(Stored items)

-.-.-

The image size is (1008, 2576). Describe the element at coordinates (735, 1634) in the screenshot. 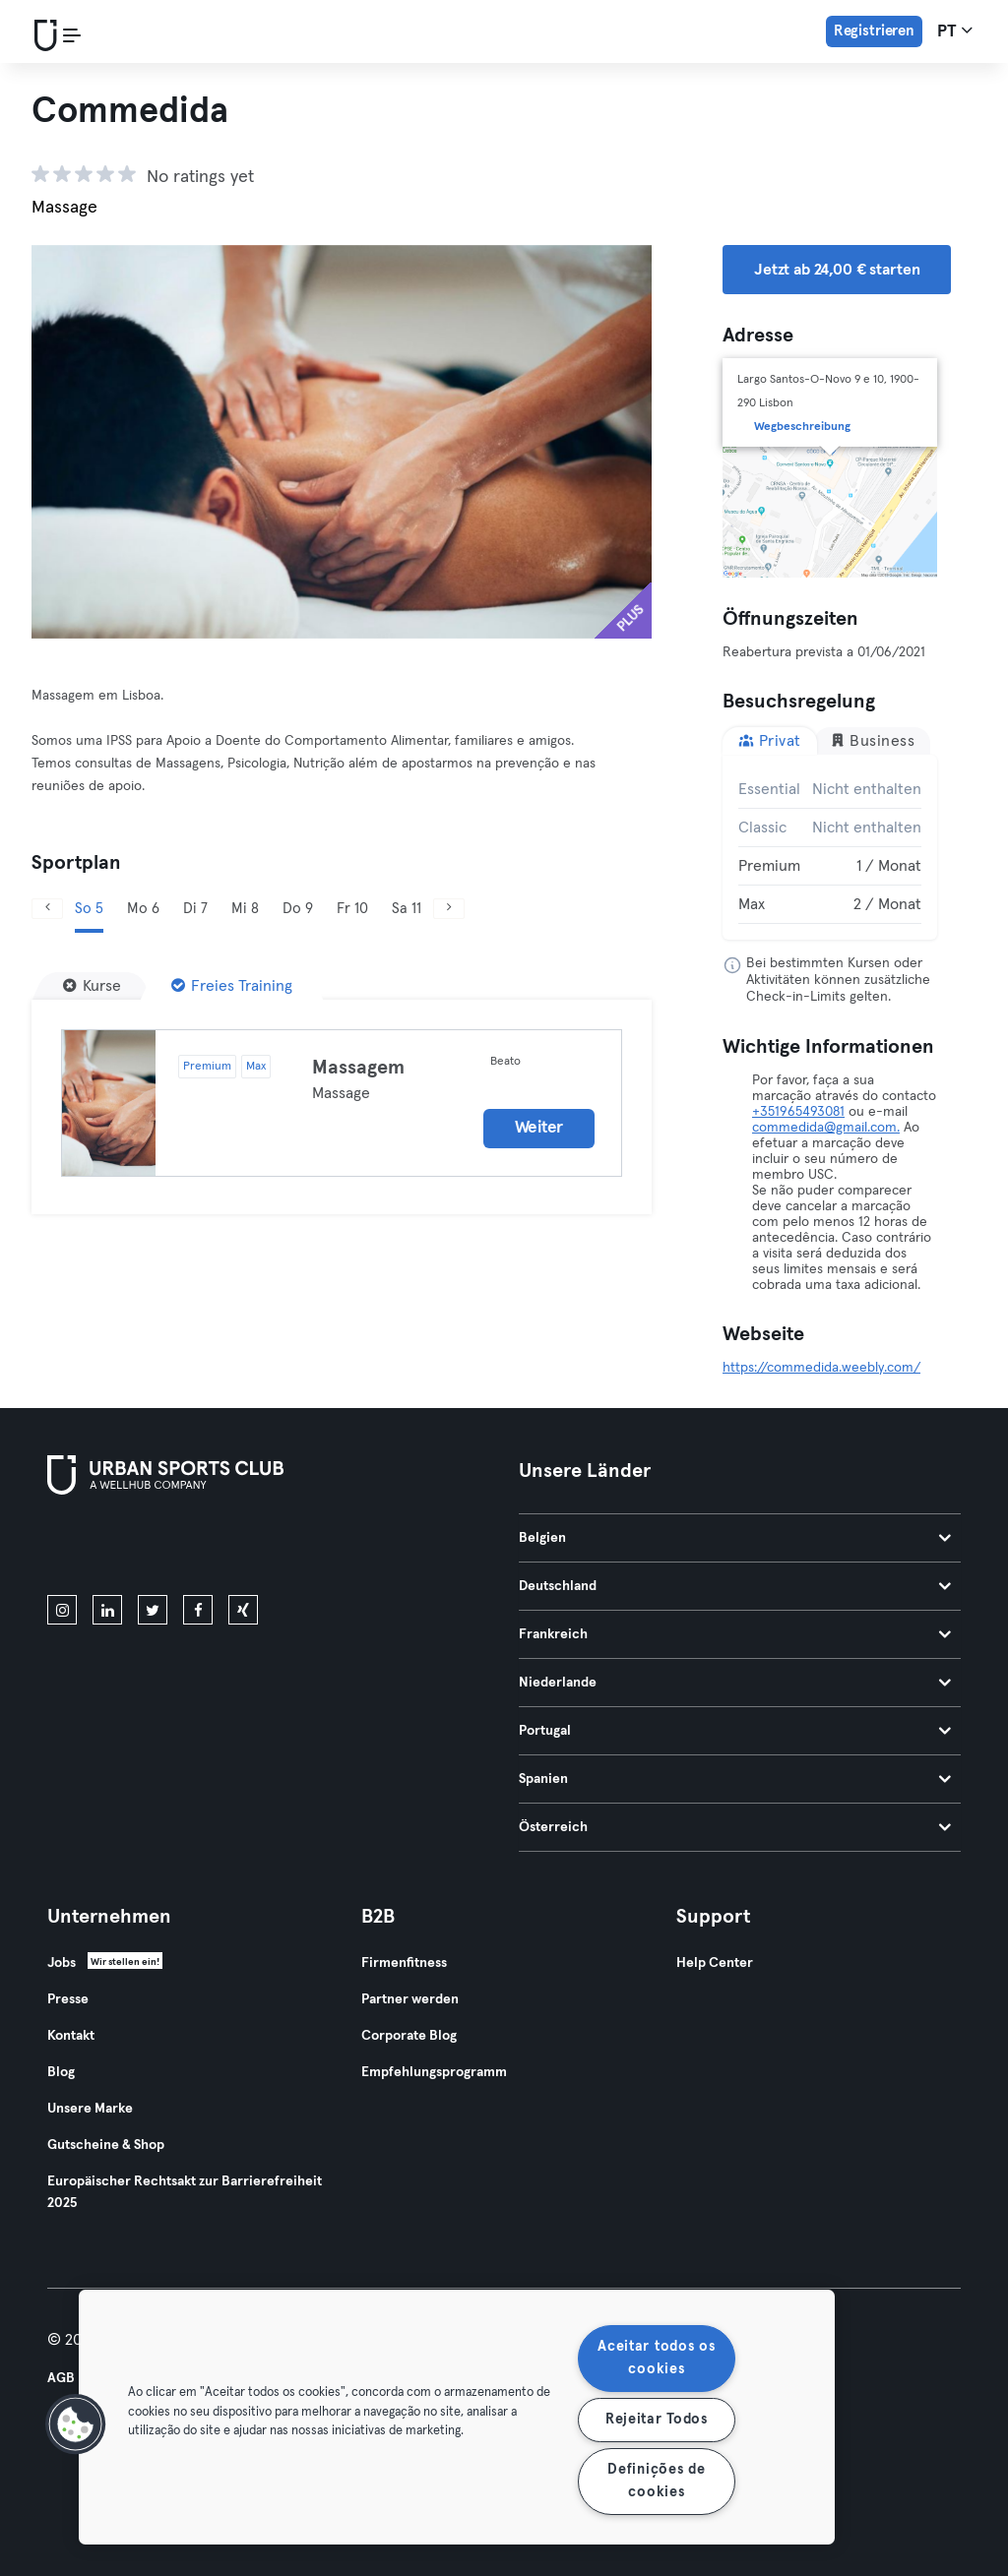

I see `Frankreich [tab]` at that location.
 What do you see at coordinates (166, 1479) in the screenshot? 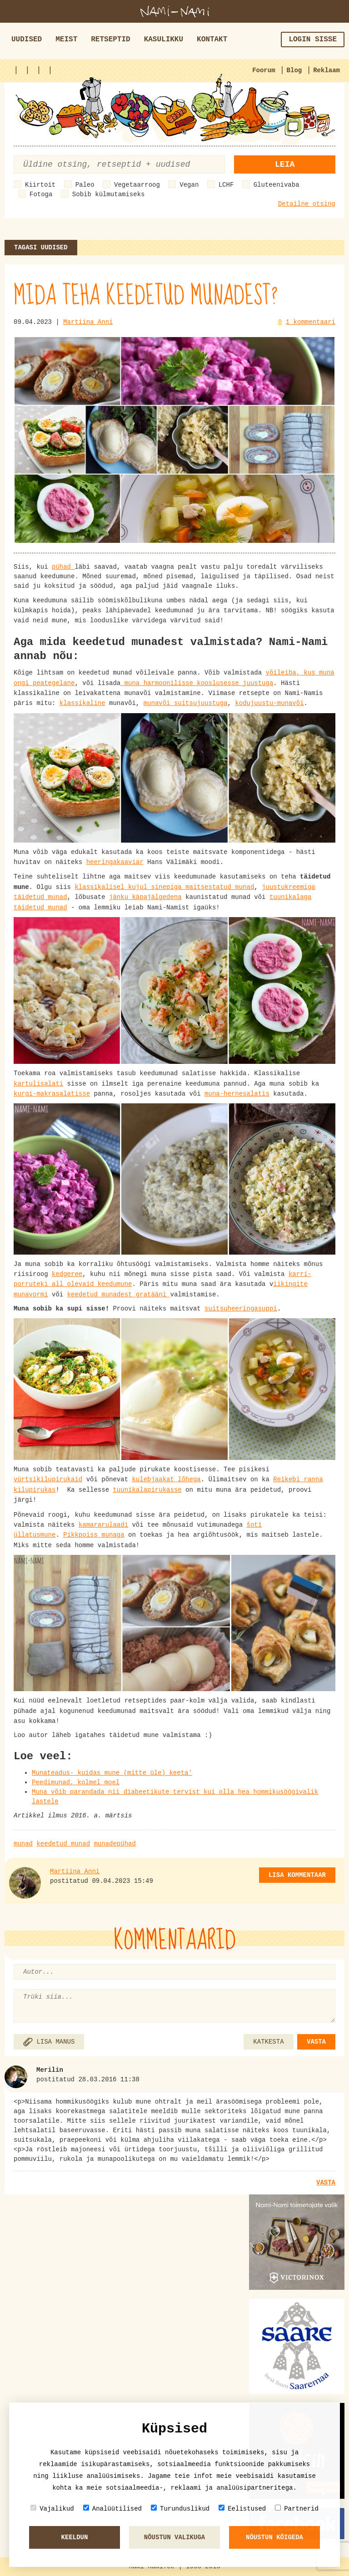
I see `kulebjaakat lõhega` at bounding box center [166, 1479].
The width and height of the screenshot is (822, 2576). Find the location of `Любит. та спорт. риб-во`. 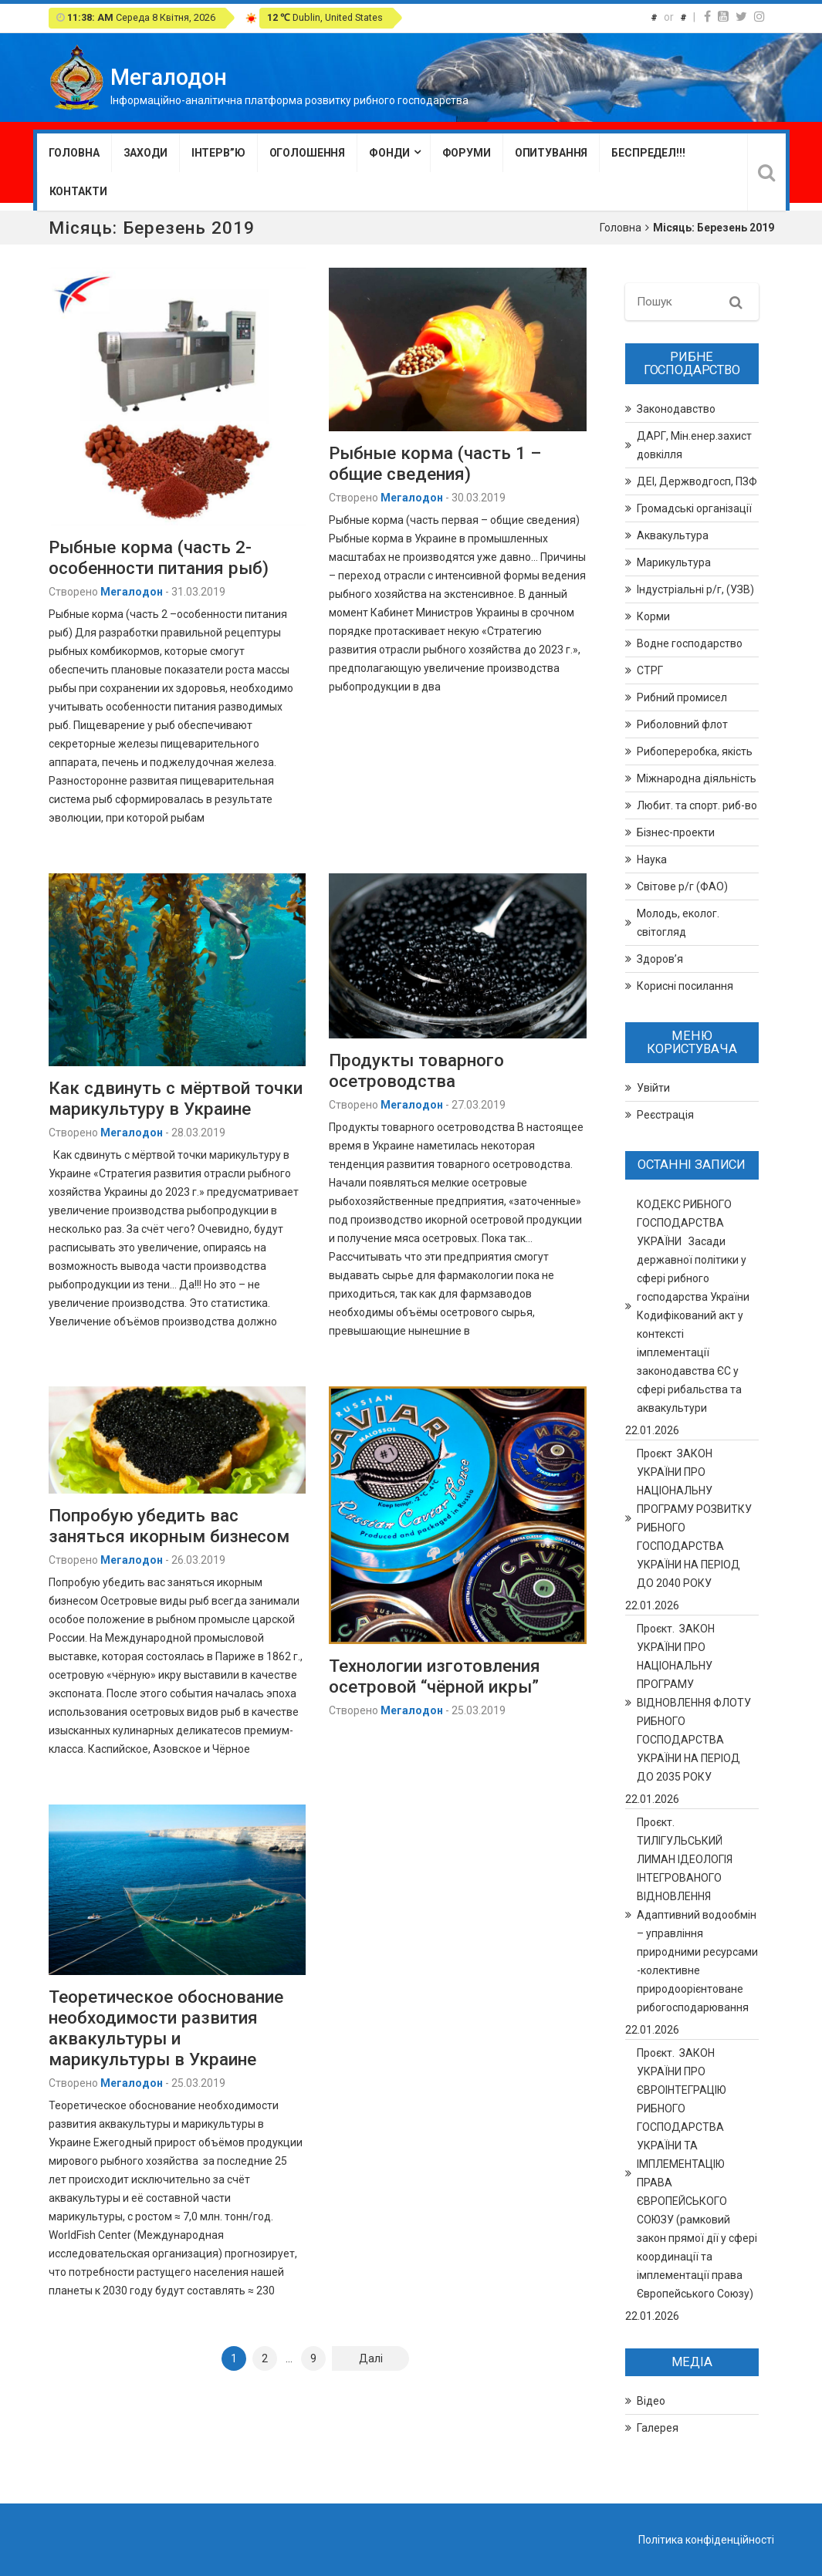

Любит. та спорт. риб-во is located at coordinates (697, 805).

-.-.-

# [Work task]
Exclude the images and reproduce the remaining data exactly.

# [Output of the exercise]
The image size is (1008, 2576). Describe the element at coordinates (735, 1634) in the screenshot. 

I see `Frankreich [tab]` at that location.
 What do you see at coordinates (166, 1479) in the screenshot? 
I see `kulebjaakat lõhega` at bounding box center [166, 1479].
The width and height of the screenshot is (822, 2576). Find the location of `Любит. та спорт. риб-во`. 

Любит. та спорт. риб-во is located at coordinates (697, 805).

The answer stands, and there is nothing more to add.